- [WHAT IS BEING ASKED]:
Pick out every line in the data below that holds "Tháng".

(Transcribed page contents)

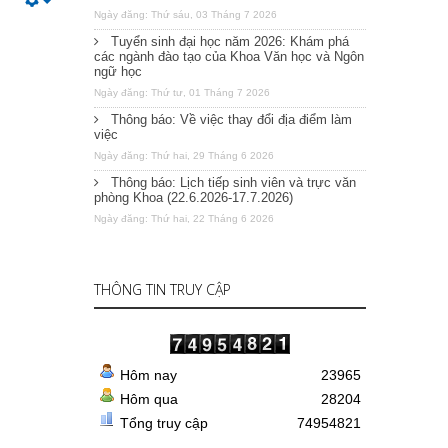
Ngày đăng: Thứ sáu, 03 Tháng 7 2026
Tuyển sinh đại học năm 2026: Khám phá
các ngành đào tạo của Khoa Văn học và Ngôn
ngữ học
Ngày đăng: Thứ tư, 01 Tháng 7 2026
Thông báo: Về việc thay đổi địa điểm làm
việc
Ngày đăng: Thứ hai, 29 Tháng 6 2026
Thông báo: Lịch tiếp sinh viên và trực văn
phòng Khoa (22.6.2026-17.7.2026)
Ngày đăng: Thứ hai, 22 Tháng 6 2026
THÔNG TIN TRUY CẬP
Hôm nay
23965
Hôm qua
28204
Tổng truy cập
74954821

- [YOUR SOLUTION]:
Ngày đăng: Thứ sáu, 03 Tháng 7 2026
Ngày đăng: Thứ tư, 01 Tháng 7 2026
Ngày đăng: Thứ hai, 29 Tháng 6 2026
Ngày đăng: Thứ hai, 22 Tháng 6 2026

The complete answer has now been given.